Stored records:
######

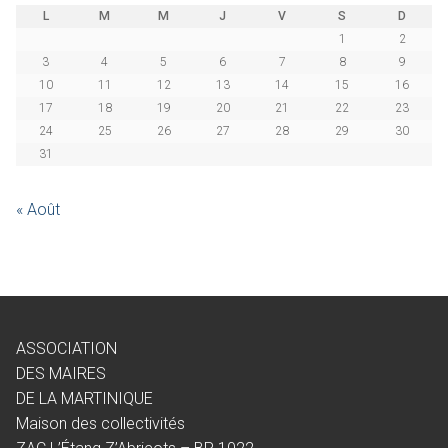
L
M
M
J
V
S
D
1
2
3
4
5
6
7
8
9
10
11
12
13
14
15
16
17
18
19
20
21
22
23
24
25
26
27
28
29
30
31
« Août
ASSOCIATION
DES MAIRES
DE LA MARTINIQUE
Maison des collectivités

######

__Problem to work on__: Type out the data above again exactly as written, minus the images.

__Exercise answer__:
L
M
M
J
V
S
D
1
2
3
4
5
6
7
8
9
10
11
12
13
14
15
16
17
18
19
20
21
22
23
24
25
26
27
28
29
30
31
« Août
ASSOCIATION
DES MAIRES
DE LA MARTINIQUE
Maison des collectivités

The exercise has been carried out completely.